-- TASK REQUIREMENTS --
The pictures stay out. Please retype every line below exactly.

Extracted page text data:
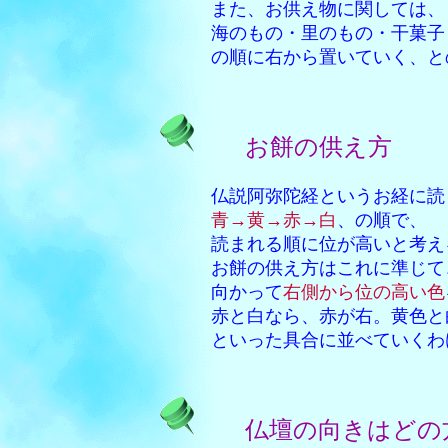
また、お供え物に関しては、
海のもの・里のもの・干菓子・生
の順に右から置いていく、との
お餅の供え方
仏説阿弥陀経というお経に読まれる
青→黄→赤→白
、の順で、
読まれる順に位が高いと考える
お餅の供え方はこれに準じて
向かって
右側から位の高い色
赤と白なら、赤が右。黄色と白な
といった具合に並べていくわけ
仏壇の向きはどの方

-- SOLVED EXERCISE --
また、お供え物に関しては、
海のもの・里のもの・干菓子・生
の順に右から置いていく、との
お餅の供え方
仏説阿弥陀経というお経に読まれる
青→黄→赤→白
、の順で、
読まれる順に位が高いと考える
お餅の供え方はこれに準じて
向かって
右側から位の高い色
赤と白なら、赤が右。黄色と白な
といった具合に並べていくわけ
仏壇の向きはどの方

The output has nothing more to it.